Working with data: statistics & visualization

#1

Analyzing Data with Elm

Evan wrote " I think science and statistics are under-explored in @elmlang packages. I think it would be great to parse xslx and run regressions in Elm. Help scientists get interesting data online!"

The little demo app above is one contribution towards addressing this need. You can run the app online from here; the code is in the examples folder of jxxcarlson/elm-stat, the library on which the app relies. The idea (for now) is that you can upload and analyze CSV files. There is a link at the bottom left (footer) that gives you a sample file to download.

I’d like to make the library as useful as possible. For that to happen, I need to use it to mess around with as many different data sets as possible. If you could point me your favorites, that would be wonderful, as would be suggestions of what a good stats/visualization package should do. Also, if you could report instances in which the app choked on the data that you gave it, that would be great. (I expect this to happen; the app and library are in a primitive state.)

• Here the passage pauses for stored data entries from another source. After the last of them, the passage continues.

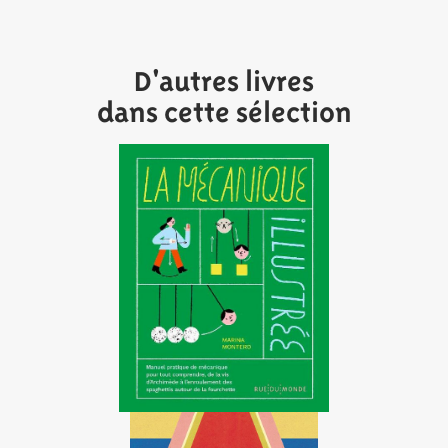
D'autres livres
dans cette sélection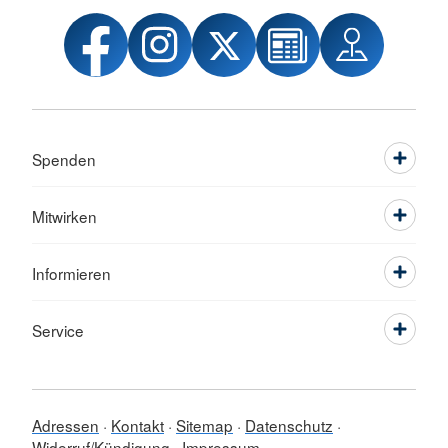
Spenden
Mitwirken
Informieren
Service
Adressen
Kontakt
Sitemap
Datenschutz
Widerruf/Kündigung
Impressum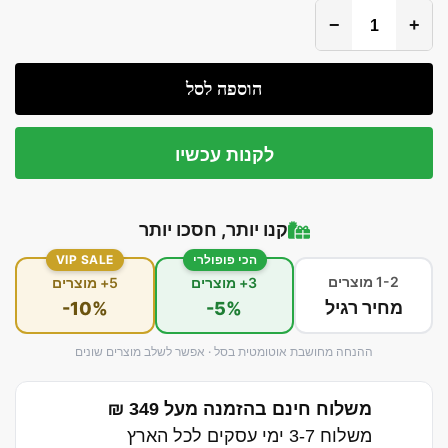
−
+
הוספה לסל
לקנות עכשיו
קנו יותר, חסכו יותר
הכי פופולרי
VIP SALE
1-2 מוצרים
3+ מוצרים
5+ מוצרים
מחיר רגיל
-10%
-5%
ההנחה מחושבת אוטומטית בסל · אפשר לשלב מוצרים שונים
משלוח חינם בהזמנה מעל 349 ₪
משלוח 3-7 ימי עסקים לכל הארץ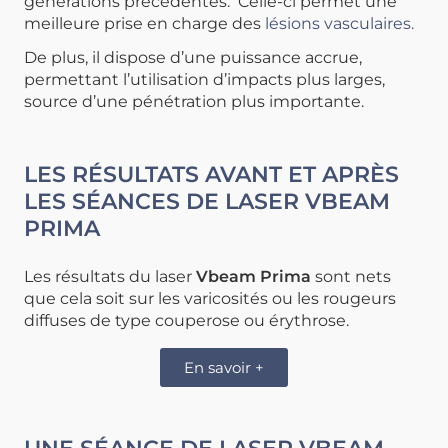
générations précédentes. Celle-ci permet une
meilleure prise en charge des
lésions vasculaires.
De plus, il dispose d’une puissance accrue,
permettant l’utilisation d’impacts plus larges,
source d’une pénétration plus importante.
LES RÉSULTATS AVANT ET APRÈS
LES SÉANCES DE LASER VBEAM
PRIMA
Les résultats du laser
Vbeam Prima
sont nets
que cela soit sur les varicosités ou les rougeurs
diffuses de type couperose ou érythrose.
En savoir +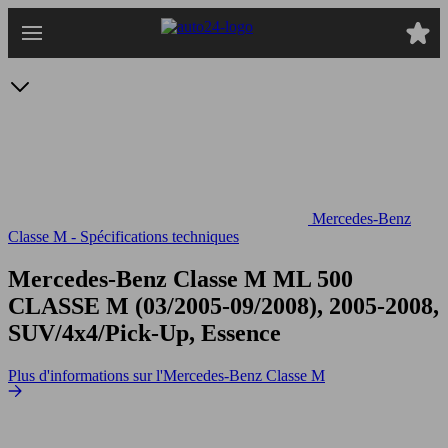
Passer
au
contenu
principal
Mercedes-Benz
Classe M - Spécifications techniques
Mercedes-Benz Classe M ML 500
CLASSE M (03/2005-09/2008), 2005-2008,
SUV/4x4/Pick-Up, Essence
Plus d'informations sur l'Mercedes-Benz Classe M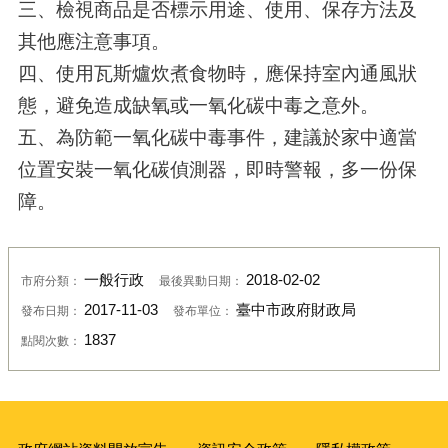
三、檢視商品是否標示用途、使用、保存方法及
其他應注意事項。
四、使用瓦斯爐炊煮食物時，應保持室內通風狀
態，避免造成缺氧或一氧化碳中毒之意外。
五、為防範一氧化碳中毒事件，建議於家中適當
位置安裝一氧化碳偵測器，即時警報，多一份保
障。
一般行政
2018-02-02
市府分類：
最後異動日期：
2017-11-03
臺中市政府財政局
發布日期：
發布單位：
1837
點閱次數：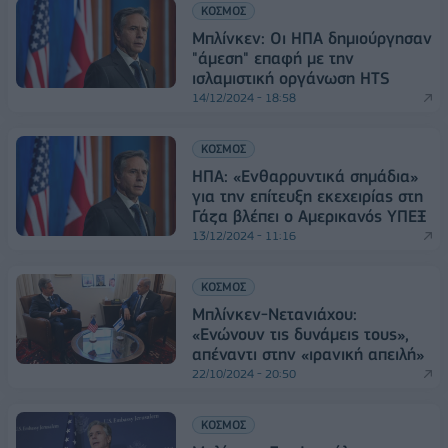
ΚΟΣΜΟΣ
Μπλίνκεν: Οι ΗΠΑ δημιούργησαν
"άμεση" επαφή με την
ισλαμιστική οργάνωση HTS
14/12/2024 - 18:58
ΚΟΣΜΟΣ
ΗΠΑ: «Eνθαρρυντικά σημάδια»
για την επίτευξη εκεχειρίας στη
Γάζα βλέπει ο Αμερικανός ΥΠΕΞ
13/12/2024 - 11:16
ΚΟΣΜΟΣ
Μπλίνκεν-Νετανιάχου:
«Ενώνουν τις δυνάμεις τους»,
απέναντι στην «ιρανική απειλή»
22/10/2024 - 20:50
ΚΟΣΜΟΣ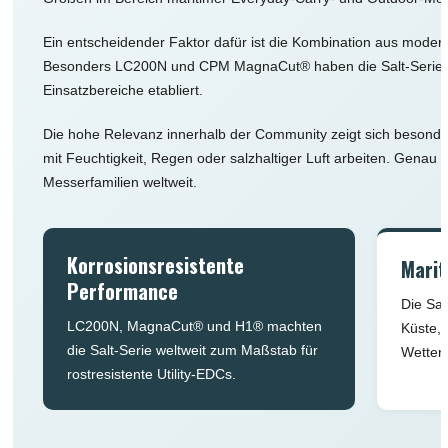
Ein entscheidender Faktor dafür ist die Kombination aus moder
Besonders LC200N und CPM MagnaCut® haben die Salt-Serie in d
Einsatzbereiche etabliert.
Die hohe Relevanz innerhalb der Community zeigt sich besonde
mit Feuchtigkeit, Regen oder salzhaltiger Luft arbeiten. Genau d
Messerfamilien weltweit.
Korrosionsresistente
Marit
Performance
Die Sal
LC200N, MagnaCut® und H1® machten
Küste, 
die Salt-Serie weltweit zum Maßstab für
Wetterb
rostresistente Utility-EDCs.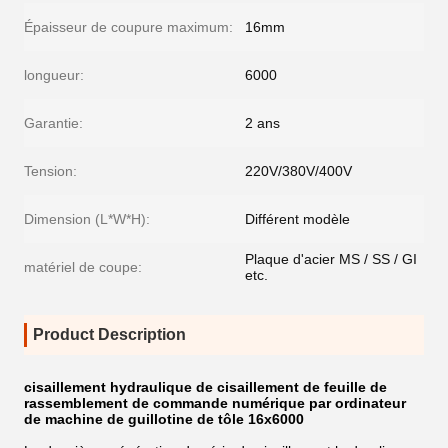
Épaisseur de coupure maximum:
16mm
longueur:
6000
Garantie:
2 ans
Tension:
220V/380V/400V
Dimension (L*W*H):
Différent modèle
Plaque d'acier MS / SS / GI
matériel de coupe:
etc.
Product Description
cisaillement hydraulique de cisaillement de feuille de
rassemblement de commande numérique par ordinateur
de machine de guillotine de tôle 16x6000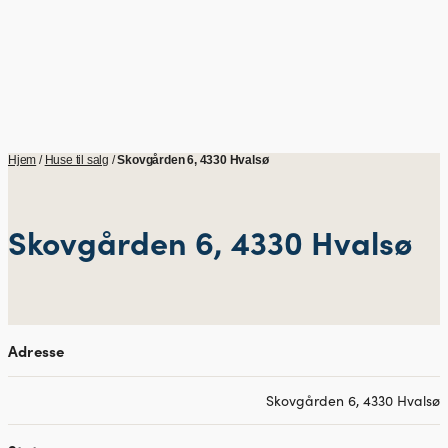
Hjem
/
Huse til salg
/
Skovgården 6, 4330 Hvalsø
Skovgården 6, 4330 Hvalsø
Adresse
Skovgården 6, 4330 Hvalsø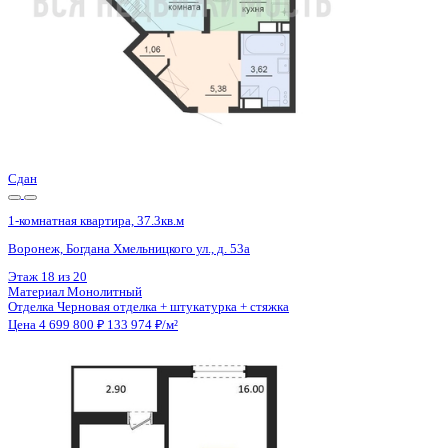
Сдан
1-комнатная квартира, 37.3кв.м
Воронеж, Богдана Хмельницкого ул., д. 53а
Этаж
11 из 20
Материал
Монолитный
Отделка
Черновая отделка + штукатурка + стяжка
Цена 4 699 800 ₽
133 974 ₽/м²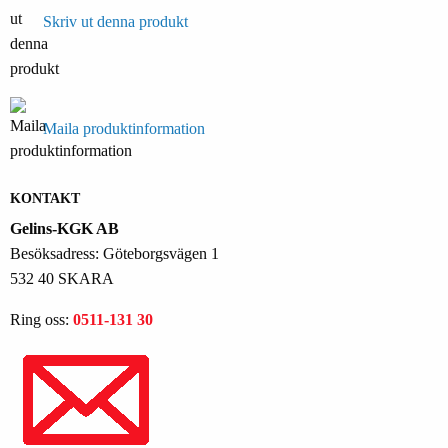
Skriv ut denna produkt
Maila produktinformation
KONTAKT
Gelins-KGK AB
Besöksadress: Göteborgsvägen 1
532 40 SKARA
Ring oss:
0511-131 30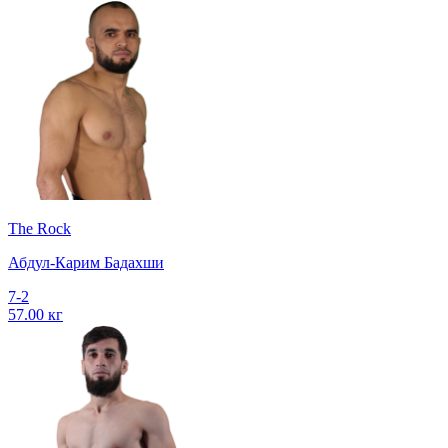
The Rock
Абдул-Карим Бадахши
7-2
57.00 кг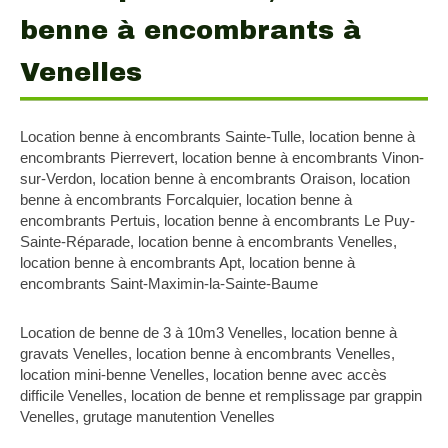
benne à encombrants à
Venelles
Location benne à encombrants Sainte-Tulle
,
location benne à
encombrants Pierrevert
,
location benne à encombrants Vinon-
sur-Verdon
,
location benne à encombrants Oraison
,
location
benne à encombrants Forcalquier
,
location benne à
encombrants Pertuis
,
location benne à encombrants Le Puy-
Sainte-Réparade
,
location benne à encombrants Venelles
,
location benne à encombrants Apt
,
location benne à
encombrants Saint-Maximin-la-Sainte-Baume
Location de benne de 3 à 10m3 Venelles
,
location benne à
gravats Venelles
,
location benne à encombrants Venelles
,
location mini-benne Venelles
,
location benne avec accès
difficile Venelles
,
location de benne et remplissage par grappin
Venelles
,
grutage manutention Venelles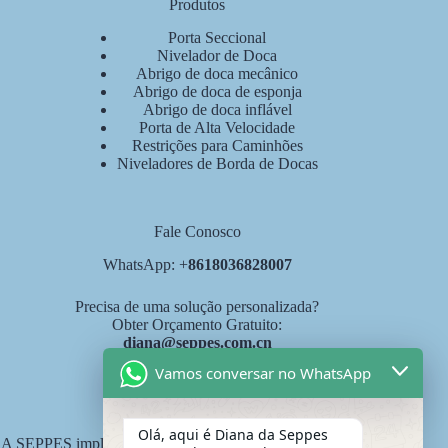
Produtos
Porta Seccional
Nivelador de Doca
Abrigo de doca mecânico
Abrigo de doca de esponja
Abrigo de doca inflável
Porta de Alta Velocidade
Restrições para Caminhões
Niveladores de Borda de Docas
Fale Conosco
WhatsApp: +
8618036828007
Precisa de uma solução personalizada?
Obter Orçamento Gratuito:
diana@seppes.com.cn
Vamos conversar no WhatsApp
Serviços SEPPES
Olá, aqui é Diana da Seppes
A SEPPES implementa o novo padrão de serviço industrial de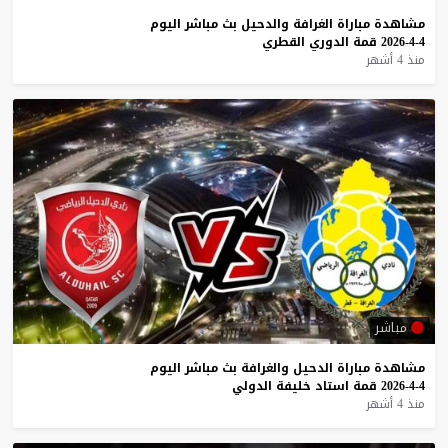
مشاهدة
مباراة
الغرافة
والدحيل
بث
مباشر
اليوم
4-4-2026
قمة
الدوري
القطري
منذ 4 أشهر
مباشر
مشاهدة
مباراة
الدحيل
والغرافة
بث
مباشر
اليوم
4-4-2026
قمة
استاد
خليفة
الدولي
منذ 4 أشهر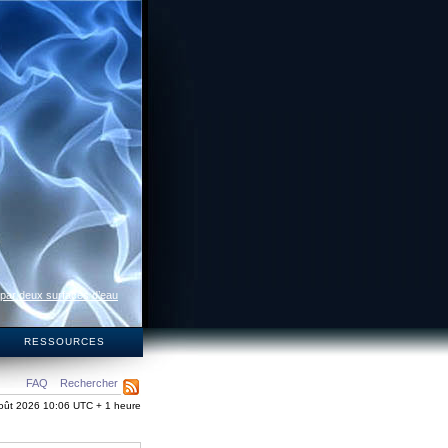
 par deux surfaces d’eau
S
RESSOURCES
FAQ
Rechercher
oût 2026 10:06 UTC + 1 heure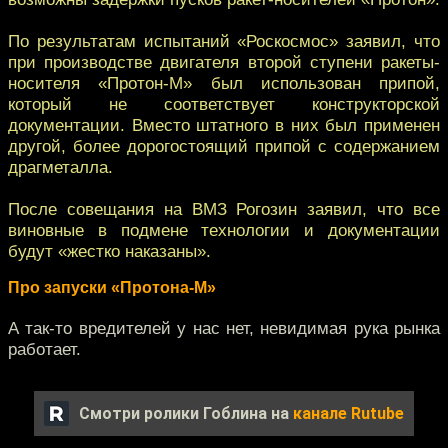
По результатам испытаний «Роскосмос» заявил, что
при производстве двигателя второй ступени ракеты-
носителя «Протон-М» был использован припой,
который не соответствует конструкторской
документации. Вместо штатного в них был применен
другой, более дорогостоящий припой с содержанием
драгметалла.
После совещания на ВМЗ Рогозин заявил, что все
виновные в подмене технологии и документации
будут «жестко наказаны».
Про запуски «Протона-М»
А так-то вредителей у нас нет, невидимая рука рынка
работает.
Смотри ролики Гоблина на
канале Rutube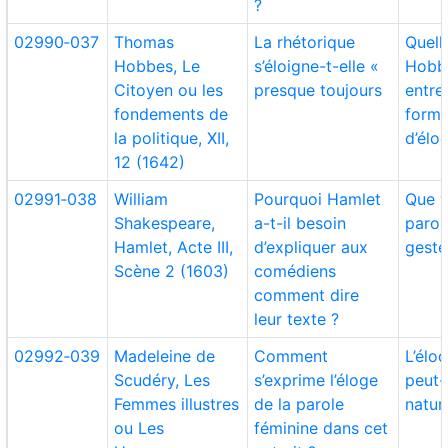
?
02990‑037
Thomas
La rhétorique
Quell
Hobbes, Le
s’éloigne-t-elle «
Hobbe
Citoyen ou les
presque toujours
entre
fondements de
form
la politique, XII,
d’élo
12 (1642)
02991‑038
William
Pourquoi Hamlet
Que v
Shakespeare,
a-t-il besoin
parol
Hamlet, Acte III,
d’expliquer aux
geste
Scène 2 (1603)
comédiens
comment dire
leur texte ?
02992‑039
Madeleine de
Comment
L’élo
Scudéry, Les
s’exprime l’éloge
peut-
Femmes illustres
de la parole
nature
ou Les
féminine dans cet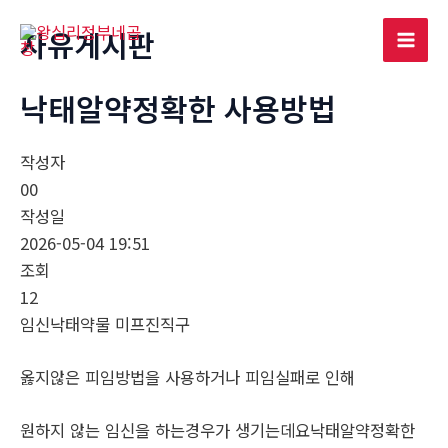
콘
자유게시판
텐
Mai
츠
로
낙­태알약정확한 사용방법
Men
건
너
작성자
뛰
00
기
작성일
2026-05-04 19:51
조회
12
임신낙­태약물 미­프진직구
옳지않은 피임방법을 사용하거나 피임실패로 인해
원하지 않는 임신을 하는경우가 생기는데요낙­태알약정확한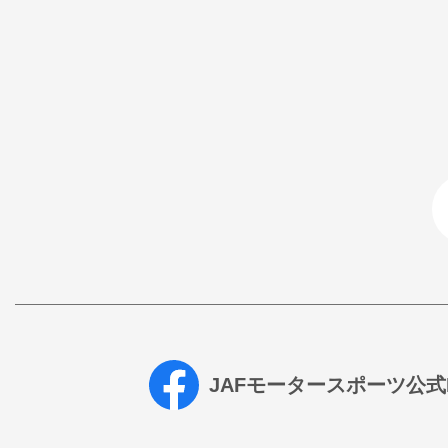
JAFモータースポーツ公式Fa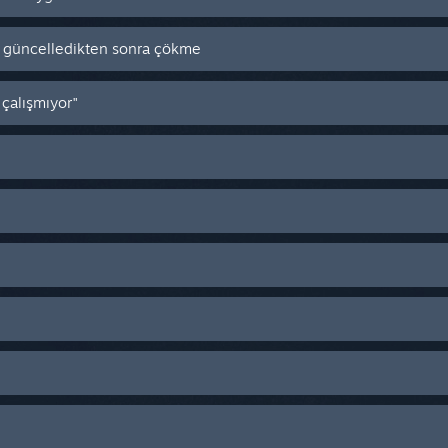
 güncelledikten sonra çökme
 çalışmıyor"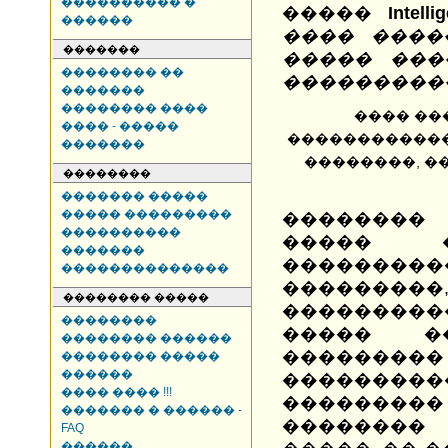
���������� �
�����
Intell
������
���� ����
�������
����� ���
�������� ��
����������
�������
�������� ����
���� ��
���� - �����
������������
�������
��������, �
��������
������� �����
����� ���������
��������
����������
����� 
�������
�������
��������������
������
�������� �����
���������
��������
����� ��
�������� ������
��������
�������� �����
������
��������
���� ���� !!!
���������
������� � ������ -
��������
FAQ
������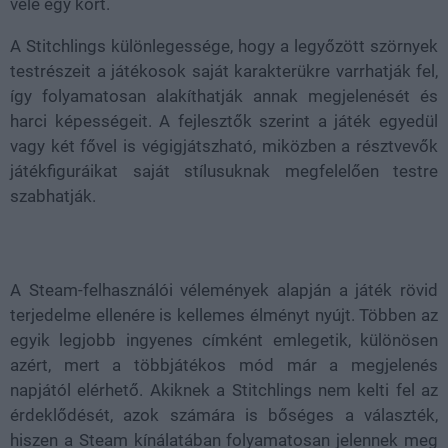
vele egy kört.
A Stitchlings különlegessége, hogy a legyőzött szörnyek
testrészeit a játékosok saját karakterükre varrhatják fel,
így folyamatosan alakíthatják annak megjelenését és
harci képességeit. A fejlesztők szerint a játék egyedül
vagy két fővel is végigjátszható, miközben a résztvevők
játékfiguráikat saját stílusuknak megfelelően testre
szabhatják.
A Steam-felhasználói vélemények alapján a játék rövid
terjedelme ellenére is kellemes élményt nyújt. Többen az
egyik legjobb ingyenes címként emlegetik, különösen
azért, mert a többjátékos mód már a megjelenés
napjától elérhető. Akiknek a Stitchlings nem kelti fel az
érdeklődését, azok számára is bőséges a választék,
hiszen a Steam kínálatában folyamatosan jelennek meg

My approach so far has been to rely on other libraries to the greatest extent possible, e.g., zgohr/elm-csv for parsing Csv files and terezka/line-charts for rendering the graphs, adding data-transformation glue and statistical functions, e.g., computation of the coefficients for the regression line . The elm/file library is used to upload files.

Below is my current list of topics that need to be addressed. I am sure there are others.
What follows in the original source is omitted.